The Digital Learning Trends 2023
Not everyone can or should expect to get rich as an online creator or influencer, but […] many more can earn substantial livelihoods from their creative production than they do today.
The e-learning industry is expected to be worth more than $460 billion by 2026. That’s a big pie that can be sliced into a lot of pieces. There’s more than enough room for (lots and lots and lots of) people like you who want to create a steady, sustainable, and scalable business — one that’s resistant to upstream factors (hello, never-ending algorithm tweaks and platform updates).
After all, time is the ultimate limited resource.
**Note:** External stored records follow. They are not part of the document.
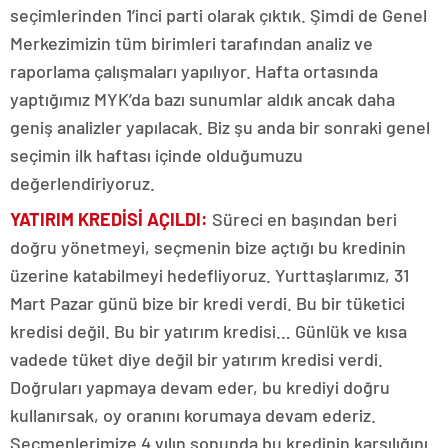
seçimlerinden 1’inci parti olarak çıktık. Şimdi de Genel
Merkezimizin tüm birimleri tarafından analiz ve
raporlama çalışmaları yapılıyor. Hafta ortasında
yaptığımız MYK’da bazı sunumlar aldık ancak daha
geniş analizler yapılacak. Biz şu anda bir sonraki genel
seçimin ilk haftası içinde olduğumuzu
değerlendiriyoruz.
YATIRIM KREDİSİ AÇILDI:
Süreci en başından beri
doğru yönetmeyi, seçmenin bize açtığı bu kredinin
üzerine katabilmeyi hedefliyoruz. Yurttaşlarımız, 31
Mart Pazar günü bize bir kredi verdi. Bu bir tüketici
kredisi değil. Bu bir yatırım kredisi… Günlük ve kısa
vadede tüket diye değil bir yatırım kredisi verdi.
Doğruları yapmaya devam eder, bu krediyi doğru
kullanırsak, oy oranını korumaya devam ederiz.
Seçmenlerimize 4 yılın sonunda bu kredinin karşılığını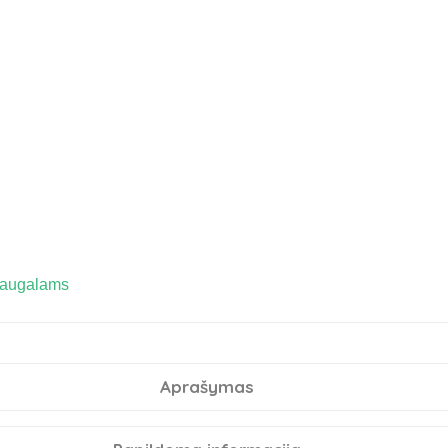
 augalams
Aprašymas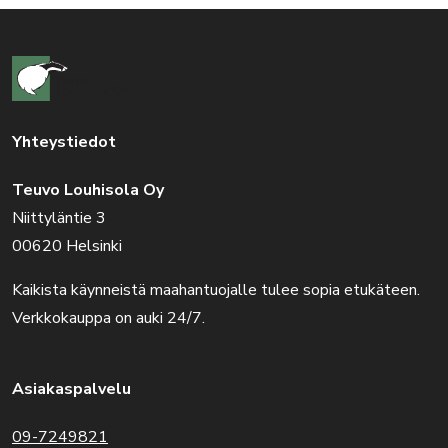
Yhteystiedot
Teuvo Louhisola Oy
Niittyläntie 3
00620 Helsinki
Kaikista käynneistä maahantuojalle tulee sopia etukäteen.
Verkkokauppa on auki 24/7.
Asiakaspalvelu
09-7249821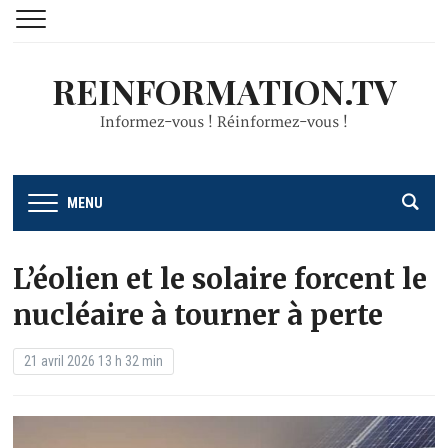
REINFORMATION.TV
Informez-vous ! Réinformez-vous !
MENU
L’éolien et le solaire forcent le
nucléaire à tourner à perte
21 avril 2026 13 h 32 min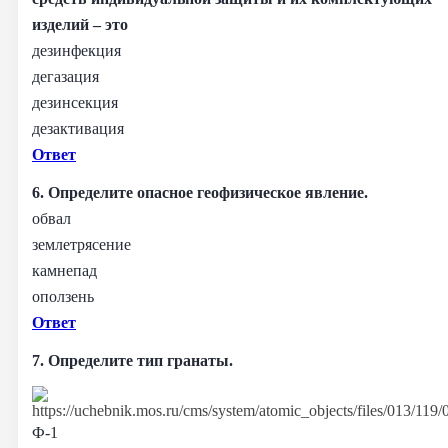
изделий – это
дезинфекция
дегазация
дезинсекция
дезактивация
Ответ
6. Определите опасное геофизическое явление.
обвал
землетрясение
камнепад
оползень
Ответ
7. Определите тип гранаты.
Ф-1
We’re in a golden era for e-learning — just look at the (many) headlines about Gen Z’s use of TikTok as a search engine. The last few years have turbocharged interest and participation, and there have never been more tools and assets available to creator educators. But the one resource we’re all lacking is time. As we return to pre-pandemic levels of activity, any time for learning we do have will have to be squeezed in around work, appointments, and commutes.
But just because our time is scarce doesn’t mean we don’t prioritize learning. That’s where microlearning comes in.
One big way creators are looking to build sustainable revenue is through digital learning products, which, along with books and podcasts, are expected to see the biggest year-overyear growth in creation.
By focusing on sharing knowledge and driving impact, creator educators build trusting, long-lasting relationships with their audiences. That kind of community is much more sustainable, and can be monetized over time.
Members will come for the content but stay for the community. In 2023, the dynamic is changing: they’ll come for your community, then pay for your content. Creators have clued into the idea that the secret sauce for selling content is to start by building community. That’s your first product, and your most valuable asset.
A strong community will foster more engaged followers and increased retention by providing students with the support (from you and from their peers) they need to tackle the highs and lows of growth.
Diversification can help creators future-proof their businesses while giving them more control of their content, offsetting losses and maximizing revenue. A little market research within your community can help identify opportunities to expand your offering. The good news is that as a creator who focuses on value generation over pure entertainment, you already engage with your community in a deeper way, meaning stickier loyalty (and you trade in your own ideas, knowledge and expertise, which are fairly immune from supply chain disruptions).
A course on a marketplace is just one in a sea of thousands, with a generic look and feel. “This makes it difficult to differentiate your course against every other course of the same type and it makes it difficult to differentiate your experience as the entrepreneur and the thought leader from the experience offered by the course marketplace.”
Learners are after singular solutions to specific challenges. And as we already established, your community is your most valuable asset. With course marketplaces, you often don’t have direct access to them. The marketplace also decides how often you can communicate with them, what you can promote or not, how much you can charge, and how long you have to wait to get paid.
With full control and access to your community, self-hosted courses are an investment in your personal brand.